Wertheimer terminará suicidándose. No lo hace durante un arrebato, sino después de pasar años especulando con la muerte. El narrador descarta hacer lo mismo, pero sabe que su vida ha perdido cualquier atisbo de sentido. “Glenn nos aniquiló”, concluye, sin absolverlo ni condenarlo. La perfección mata. Gould no era una persona, sino “una máquina artística”. Glenn era un genio; Wertheimer sólo era ambición. Su suicidio era previsible, pero la causa última no fue Gould, sino su deslumbrante interpretación de las Variaciones Goldberg. El descarnado pesimismo que circula por las páginas de Thomas Bernhard evoca el aire mórbido de la prosa de Cioran, donde se postula “amar la ceniza, cual ave fénix que desprecia la resurrección…” (Extravíos). Menos lírico que el rumano, pero tal vez más profundo, Bernhard dibuja un paisaje desolador, donde el ser humano deambula como un enfermo desahuciado. No hay esperanza, ni mañana. Sólo una reiteración absurda de una rutina abocada a disiparse en la insignificancia. ¿Hay algún motivo para vivir? “Sólo una curiosidad primitiva, animal”, apunta Bernhard en su diálogo con Peter Hamm. ¿Compartía Gould esa interpretación de la existencia? En una entrevista telefónica con Elyse Mach celebrada en 1981, el pianista afirma: “Toda mi vida he tenido la sensación de que existe un más allá; la transformación del espíritu es algo que hay que tener en cuenta y debemos esforzarnos por conducir la existencia pensando en esa posibilidad. Por eso aborrezco las filosofías del aquí y ahora”. Gould admite que la idea del más allá aplaca nuestros miedos, pero descarta que sea un simple artificio de la conciencia para combatir la angustia. El más allá le parece “intuitivamente verdadero” y “mucho más plausible que la nada o el olvido”. Gould es un místico que se apoya en la tecnología de los estudio de grabación para definir mejor la música y acceder a una experiencia estética trascendente. Esa actitud explica que llegara a decir algo tan sorprendente como “la música para piano apenas me interesa”. Se habla mucho de la excentricidad de Gould, pero sería más correcto hablar de intensidad. Su aislamiento no es un síntoma autista, sino una elección espiritual.

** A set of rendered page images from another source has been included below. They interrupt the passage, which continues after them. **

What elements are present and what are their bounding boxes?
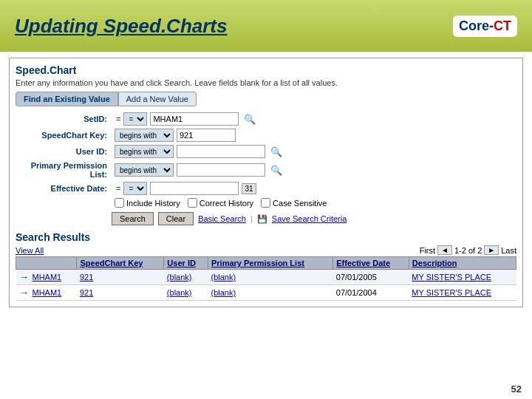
buttons-row: Search Clear Basic Search | 💾 Save Searc… [112,212,516,225]
speedchart-key-input[interactable] [177,129,236,142]
correct-history-label: Correct History [188,198,253,208]
setid-operator-select[interactable]: = [123,112,147,126]
setid-eq: = [115,115,122,123]
userid-label: User ID: [16,147,112,156]
save-search-button[interactable]: Save Search Criteria [272,214,347,223]
main-content: Speed.Chart Enter any information you ha… [0,52,532,313]
cell-setid: → MHAM1 [16,270,77,285]
perm-list-search-icon[interactable]: 🔍 [270,165,282,176]
perm-link-0[interactable]: (blank) [211,273,236,282]
cell-key: 921 [77,285,164,301]
checkbox-row: Include History Correct History Case Sen… [115,198,516,208]
perm-list-row: Primary Permission List: begins with 🔍 [16,161,516,179]
col-effdate[interactable]: Effective Date [333,257,409,270]
correct-history-checkbox[interactable] [188,198,197,208]
search-button[interactable]: Search [112,212,154,225]
tab-add-new[interactable]: Add a New Value [118,92,197,106]
cell-userid: (blank) [164,270,208,285]
userid-search-icon[interactable]: 🔍 [270,146,282,157]
cell-effdate: 07/01/2005 [333,270,409,285]
table-header-row: SpeedChart Key User ID Primary Permissio… [16,257,516,270]
cell-desc: MY SISTER'S PLACE [409,285,516,301]
tab-bar: Find an Existing Value Add a New Value [16,92,516,106]
userid-row: User ID: begins with 🔍 [16,145,516,158]
desc-link-0[interactable]: MY SISTER'S PLACE [412,273,491,282]
logo: Core-CT [453,16,517,37]
userid-operator[interactable]: begins with [115,145,174,158]
setid-link-1[interactable]: MHAM1 [33,288,62,297]
logo-ct: CT [494,18,511,33]
pagination: First ◄ 1-2 of 2 ► Last [420,245,516,255]
results-nav: View All First ◄ 1-2 of 2 ► Last [16,245,516,255]
userid-input[interactable] [177,145,265,158]
cell-desc: MY SISTER'S PLACE [409,270,516,285]
col-key[interactable]: SpeedChart Key [77,257,164,270]
perm-list-input[interactable] [177,163,265,177]
eff-date-input[interactable] [150,182,239,195]
tab-find-existing[interactable]: Find an Existing Value [16,92,118,106]
panel-subtitle: Enter any information you have and click… [16,78,516,87]
speedchart-panel: Speed.Chart Enter any information you ha… [9,58,523,307]
prev-page-button[interactable]: ◄ [437,245,452,255]
cell-perm: (blank) [208,270,332,285]
last-label: Last [501,246,516,255]
eff-date-eq: = [115,184,122,193]
row-arrow-0: → [19,271,30,283]
setid-operator: = = [115,112,147,126]
page-info: 1-2 of 2 [454,246,482,255]
cell-perm: (blank) [208,285,332,301]
results-table: SpeedChart Key User ID Primary Permissio… [16,256,516,301]
next-page-button[interactable]: ► [484,245,499,255]
eff-date-label: Effective Date: [16,184,112,193]
userid-link-0[interactable]: (blank) [167,273,192,282]
key-link-0[interactable]: 921 [80,273,93,282]
page-title: Updating Speed.Charts [15,15,227,38]
col-setid [16,257,77,270]
save-icon: 💾 [257,214,267,224]
include-history-checkbox[interactable] [115,198,124,208]
eff-date-row: Effective Date: = = 31 [16,182,516,195]
cell-userid: (blank) [164,285,208,301]
perm-link-1[interactable]: (blank) [211,288,236,297]
setid-label: SetID: [16,115,112,123]
key-link-1[interactable]: 921 [80,288,93,297]
table-row: → MHAM1 921(blank)(blank)07/01/2005MY SI… [16,270,516,285]
panel-title: Speed.Chart [16,64,516,76]
col-perm[interactable]: Primary Permission List [208,257,332,270]
include-history-label: Include History [115,198,180,208]
col-userid[interactable]: User ID [164,257,208,270]
speedchart-key-operator[interactable]: begins with [115,129,174,142]
basic-search-button[interactable]: Basic Search [198,214,246,223]
case-sensitive-checkbox[interactable] [261,198,270,208]
eff-date-operator-select[interactable]: = [123,182,147,195]
desc-link-1[interactable]: MY SISTER'S PLACE [412,288,491,297]
row-arrow-1: → [19,287,30,299]
perm-list-label: Primary Permission List: [16,161,112,179]
case-sensitive-label: Case Sensitive [261,198,327,208]
speedchart-key-label: SpeedChart Key: [16,131,112,140]
userid-link-1[interactable]: (blank) [167,288,192,297]
view-all-link[interactable]: View All [16,246,44,255]
calendar-icon[interactable]: 31 [242,183,256,194]
setid-search-icon[interactable]: 🔍 [244,114,256,125]
cell-setid: → MHAM1 [16,285,77,301]
separator: | [250,214,253,223]
header: Updating Speed.Charts Core-CT [0,0,532,52]
results-title: Search Results [16,231,516,243]
eff-date-operator: = = [115,182,147,195]
cell-effdate: 07/01/2004 [333,285,409,301]
cell-key: 921 [77,270,164,285]
clear-button[interactable]: Clear [158,212,194,225]
col-desc[interactable]: Description [409,257,516,270]
speedchart-key-row: SpeedChart Key: begins with [16,129,516,142]
setid-link-0[interactable]: MHAM1 [33,273,62,282]
table-row: → MHAM1 921(blank)(blank)07/01/2004MY SI… [16,285,516,301]
setid-row: SetID: = = 🔍 [16,112,516,126]
first-label: First [420,246,435,255]
perm-list-operator[interactable]: begins with [115,163,174,177]
setid-input[interactable] [150,112,239,126]
page-number: 52 [511,383,522,395]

Los personajes de Thomas Bernhard se parecen a las figuras de Francis Bacon: carne rota, casi descuartizada. Los tres protagonistas de El malogrado sufren una desintegración sistemática que refleja unas identidades rotas, quebradas, desfiguradas. En realidad, Bernhard habla de sí mismo. Siempre habla de sí mismo, reconoce a Peter Hamm. Es el tema central de su literatura. No lo hace por apego a su yo, sino por el deseo de destruirlo, de borrarlo. Quizás por eso dejó dispuesto que sus restos descansaran bajo una lápida sin nombre. ¿Por qué sucumbió Thomas Bernhard al hechizo de Glenn Gould? Tal vez porque advirtió la misma grandeza en la perfección que en el fracaso. En ambos casos, se trata de una búsqueda febril, incansable, obsesiva, eternamente insatisfecha. Wertheimer el Malogrado sólo cosechó olvido. Gould vive en la gloria. Los dos ardieron en el altar del absoluto, revelando que el hombre nunca se conformará con el aquí y ahora. Somos espíritu y el espíritu siempre quiere llegar más allá.

Nota bibliográfica:

Thomas Bernhard, El malogrado. Traducción de Miguel Sáenz. Madrid, Alfaguara, 1985.

Peter Hamm, ¿Le gusta ser malvado? Conversación con Thomas Bernhard. Traducción de Miguel Sáenz. Madrid, Alianza, 2013.

Sería injusto no destacar las excelentes traducciones de Miguel Sáenz, que borran cualquier rastro de la violencia ejercida para volcar un texto literario a otro idioma, demostrando que el buen traductor, lejos de ser un mero intérprete o un potencial traidor, pertenece al linaje de los creadores.